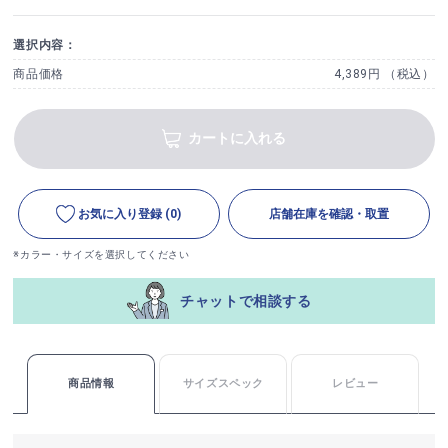
選択内容：
商品価格
4,389円 （税込）
カートに入れる
お気に入り登録
(0)
店舗在庫を確認・取置
※カラー・サイズを選択してください
チャットで相談する
商品情報
サイズスペック
レビュー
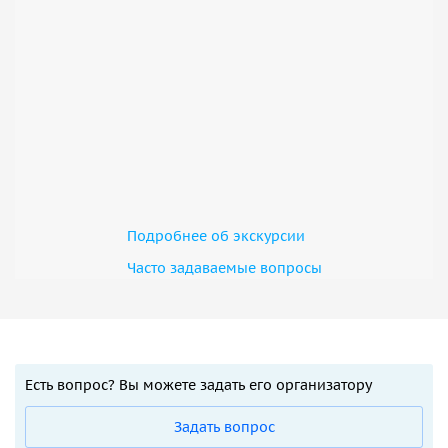
Подробнее об экскурсии
Часто задаваемые вопросы
Есть вопрос? Вы можете задать его организатору
Задать вопрос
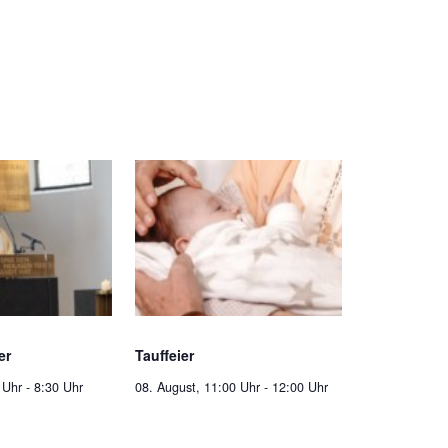
er
Tauffeier
 Uhr
-
8:30 Uhr
08. August, 11:00 Uhr
-
12:00 Uhr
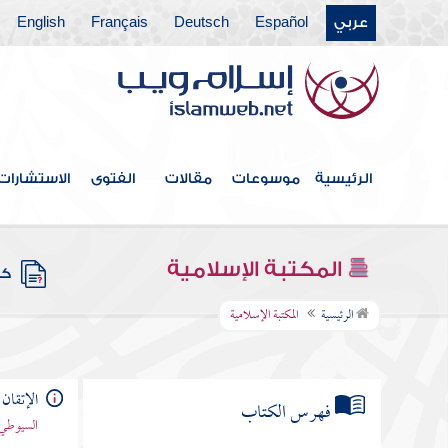
عربي
Español
Deutsch
Français
English
الرئيسية
موسوعات
مقالات
الفتوى
الاستشارات
المكتبة الإسلامية
كتب
الرئيسية
المكتبة الإسلامية
الإتقان 
فهرس الكتاب
السيوطي 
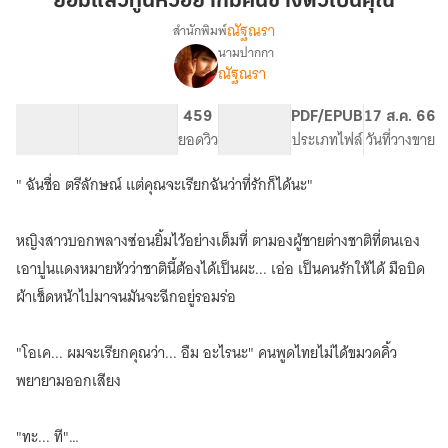
ยอมแล้วทูนหัวอยากมีคนข้างตัวเป็นคุณ
อยาก
ณัฐณรา
สำนักพิมพ์
มี
นามปากกา
เรื่อง
คน
ณัฐณรา
ยอม
ข้าง
แล้ว
ตัว
ทูนหัว
109.84K
351
459
PG ทั่วไป
PDF/EPUB
17 ส.ค. 66
เป็น
อยาก
จำนวนคำ
จำนวนหน้า (A5)
ยอดวิว
ระดับเนื้อหา
ประเภทไฟล์
วันที่วางขาย
มี
คุณ
คน
" ฉันชื่อ ตรีลักษณ์ แต่คุณจะเรียกฉันว่าที่รักก็ได้นะ"
ข้าง
ตัว
เป็น
หญิงสาวบอกพลางซ่อนยิ้มไว้อย่างเต็มที่ ตามองผู้ชายต่างชาติที่ตนเอง
คุณ
เอาปูนแดงหมายหัวว่าชาตินี้ต้องได้เป็นผะ... เอ่อ เป็นคนรักให้ได้ มือบิด
ผ้าเช็ดหน้าไปมาจนมันจะฉีกอยู่รอมร่อ
"โอเค... ผมจะเรียกคุณว่า... อืม อะไรนะ" คนพูดไทยไม่ได้ขมวดคิ้ว
พยายามออกเสียง
"ทะ... ที"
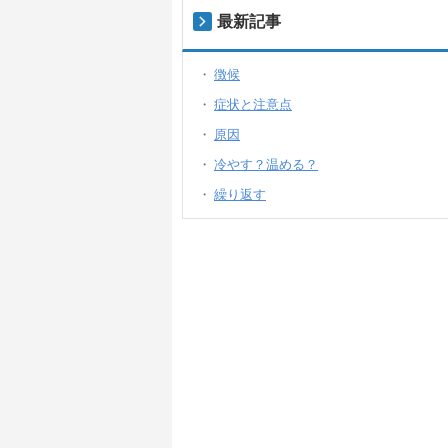
最新記事
徴候
症状と注意点
原因
冷やす？温める？
繰り返す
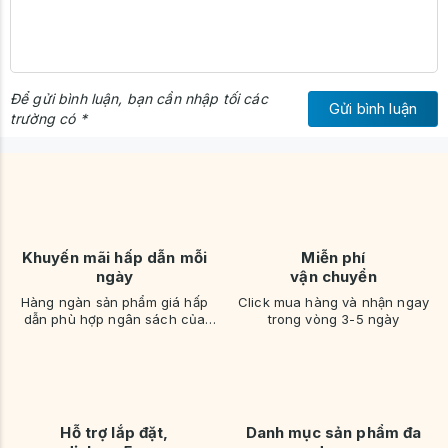
Để gửi bình luận, bạn cần nhập tối các
Gửi bình luận
trường có *
Khuyến mãi hấp dẫn mỗi
Miễn phí
ngày
vận chuyển
Hàng ngàn sản phẩm giá hấp
Click mua hàng và nhận ngay
dẫn phù hợp ngân sách của
trong vòng 3-5 ngày
bạn
Hỗ trợ lắp đặt,
Danh mục sản phẩm đa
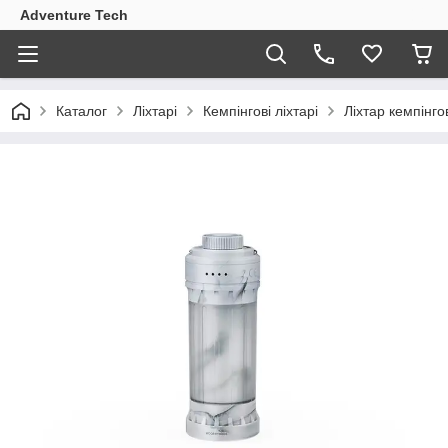
Adventure Tech
Каталог
Ліхтарі
Кемпінгові ліхтарі
Ліхтар кемпінго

------------------------

PROBLEM STATEMENT =>
Output all of the listing above, exactly as given, but without its pictures.

OUTPUT =>
選択内容：
商品価格
4,389円 （税込）
カートに入れる
お気に入り登録
(0)
店舗在庫を確認・取置
※カラー・サイズを選択してください
チャットで相談する
商品情報
サイズスペック
レビュー
Подробнее об экскурсии
Часто задаваемые вопросы
Есть вопрос? Вы можете задать его организатору
Задать вопрос
er
Tauffeier
 Uhr
-
8:30 Uhr
08. August, 11:00 Uhr
-
12:00 Uhr
عربي
Español
Deutsch
Français
English
الرئيسية
موسوعات
مقالات
الفتوى
الاستشارات
المكتبة الإسلامية
كتب
الرئيسية
المكتبة الإسلامية
الإتقان 
فهرس الكتاب
السيوطي 
ยอมแล้วทูนหัวอยากมีคนข้างตัวเป็นคุณ
อยาก
ณัฐณรา
สำนักพิมพ์
มี
นามปากกา
เรื่อง
คน
ณัฐณรา
ยอม
ข้าง
แล้ว
ตัว
ทูนหัว
109.84K
351
459
PG ทั่วไป
PDF/EPUB
17 ส.ค. 66
เป็น
อยาก
จำนวนคำ
จำนวนหน้า (A5)
ยอดวิว
ระดับเนื้อหา
ประเภทไฟล์
วันที่วางขาย
มี
คุณ
คน
" ฉันชื่อ ตรีลักษณ์ แต่คุณจะเรียกฉันว่าที่รักก็ได้นะ"
ข้าง
ตัว
เป็น
หญิงสาวบอกพลางซ่อนยิ้มไว้อย่างเต็มที่ ตามองผู้ชายต่างชาติที่ตนเอง
คุณ
เอาปูนแดงหมายหัวว่าชาตินี้ต้องได้เป็นผะ... เอ่อ เป็นคนรักให้ได้ มือบิด
ผ้าเช็ดหน้าไปมาจนมันจะฉีกอยู่รอมร่อ
"โอเค... ผมจะเรียกคุณว่า... อืม อะไรนะ" คนพูดไทยไม่ได้ขมวดคิ้ว
พยายามออกเสียง
"ทะ... ที"
最新記事
徴候
症状と注意点
原因
冷やす？温める？
繰り返す
Để gửi bình luận, bạn cần nhập tối các
Gửi bình luận
trường có *
Khuyến mãi hấp dẫn mỗi
Miễn phí
ngày
vận chuyển
Hàng ngàn sản phẩm giá hấp
Click mua hàng và nhận ngay
dẫn phù hợp ngân sách của
trong vòng 3-5 ngày
bạn
Hỗ trợ lắp đặt,
Danh mục sản phẩm đa
Adventure Tech
Каталог
Ліхтарі
Кемпінгові ліхтарі
Ліхтар кемпінго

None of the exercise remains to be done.